It's like your college recalculating your grade-point average seven years after graduation.
Thanks to a 1986 law, HHS pays hospitals for Medicare's share of their medical education costs based on hospitals' audited 1984 Medicare cost reports. But HHS waited until 1989 to issue regulations implementing the law. Those rules require HHS to re-audit hospitals to verify their 1984 costs. But many Medicare fiscal intermediaries didn't get to that task until 1991.
Those re-audits have been the subject of three federal lawsuits by hospitals, which were found to have lower reimbursable graduate medical education costs than first claimed.
Until recently, federal courts sympathized with HHS and the agency's need to prevent the perpetuation of overpayments to hospitals.
But in a Jan. 13 ruling, the third federal appeals court to hear the matter essentially told HHS tough luck.
According to the 6th U.S. Circuit Court of Appeals in Cincinnati, the re-audit of 586-bed Toledo (Ohio) Hospital took place after the expiration of the time period in which HHS was legally allowed to take action on the hospital's 1984 cost report.
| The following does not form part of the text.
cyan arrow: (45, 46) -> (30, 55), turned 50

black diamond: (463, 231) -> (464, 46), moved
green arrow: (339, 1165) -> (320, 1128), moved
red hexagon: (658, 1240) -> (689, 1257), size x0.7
For Toledo Hospital, the decision means a "couple of million dollars" in back payment, said its attorney, Ronald Sutter of the Washington firm of Powers Pyles Sutter & Verville.
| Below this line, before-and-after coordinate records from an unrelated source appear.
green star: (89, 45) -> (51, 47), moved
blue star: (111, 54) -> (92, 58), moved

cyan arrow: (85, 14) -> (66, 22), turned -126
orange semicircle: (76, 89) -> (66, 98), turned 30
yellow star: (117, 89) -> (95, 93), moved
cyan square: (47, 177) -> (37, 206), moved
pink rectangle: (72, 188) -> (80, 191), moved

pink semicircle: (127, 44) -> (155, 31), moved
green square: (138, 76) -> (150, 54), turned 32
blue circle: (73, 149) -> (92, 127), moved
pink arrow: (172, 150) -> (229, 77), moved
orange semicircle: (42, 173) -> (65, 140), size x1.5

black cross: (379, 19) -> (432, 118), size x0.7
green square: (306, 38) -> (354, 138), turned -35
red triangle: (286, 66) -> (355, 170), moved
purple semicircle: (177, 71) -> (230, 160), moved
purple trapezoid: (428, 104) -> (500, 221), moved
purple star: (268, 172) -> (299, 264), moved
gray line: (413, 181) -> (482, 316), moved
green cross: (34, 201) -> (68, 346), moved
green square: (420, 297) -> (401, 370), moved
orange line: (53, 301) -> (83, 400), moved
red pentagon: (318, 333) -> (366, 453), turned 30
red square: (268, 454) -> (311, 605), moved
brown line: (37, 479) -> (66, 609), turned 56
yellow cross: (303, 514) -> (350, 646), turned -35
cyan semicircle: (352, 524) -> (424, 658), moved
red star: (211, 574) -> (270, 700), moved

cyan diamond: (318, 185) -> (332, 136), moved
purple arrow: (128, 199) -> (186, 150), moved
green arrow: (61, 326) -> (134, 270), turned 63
Sutter guessed that 50 to 100 hospitals haven't accepted HHS re-audits of their costs and perhaps $200 million in payments is at stake. The Association of American Medical Colleges didn't respond to a request for information regarding the case's impact.
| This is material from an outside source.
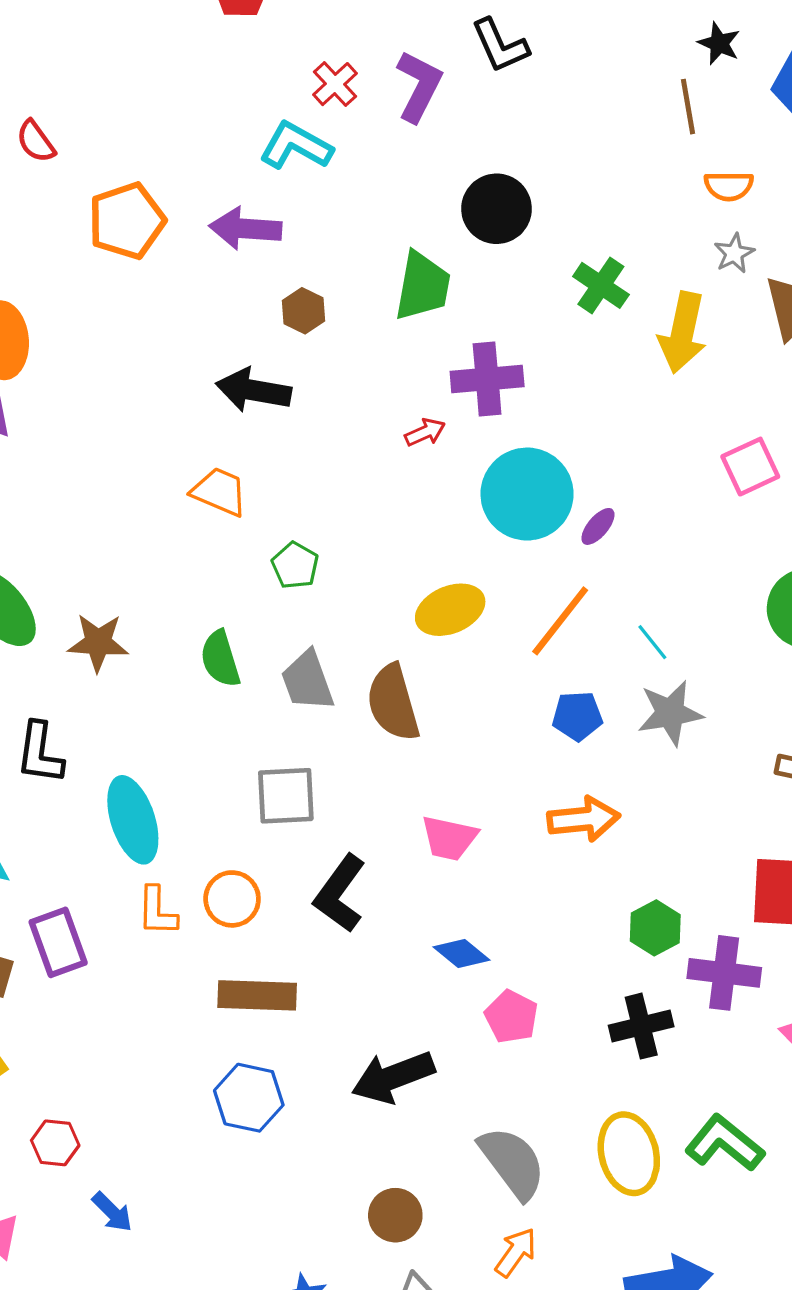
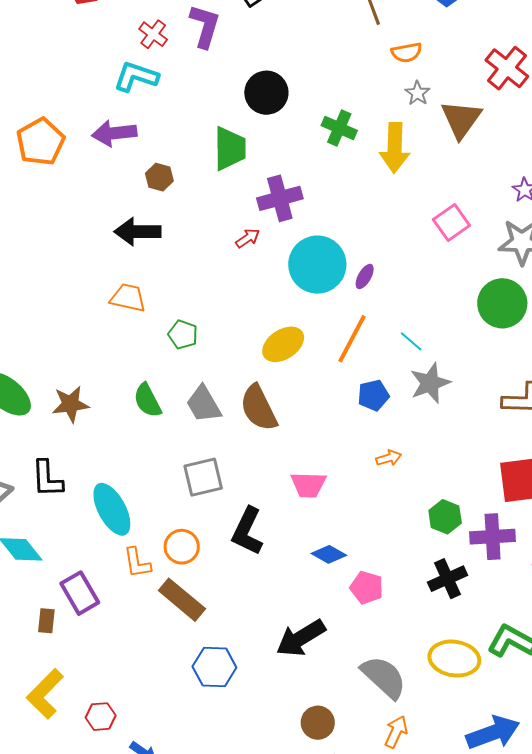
orange arrow: (584, 819) -> (389, 458), size x0.6
brown rectangle: (257, 995) -> (182, 600), moved, turned 48
yellow ellipse: (629, 1154) -> (454, 659), turned -57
The court's emphasis on fairness to hospitals also is important, Sutter said. The re-audit occurred after Toledo Hospital no longer was required by law to store 1984 records.
The dispute over the audit policy may end up before the U.S. Supreme Court. St. Paul-Ramsey Medical Center in St. Paul, Minn., which lost its case against HHS, plans to ask the Supreme Court to hear its appeal. Sutter also represents the 325-bed hospital.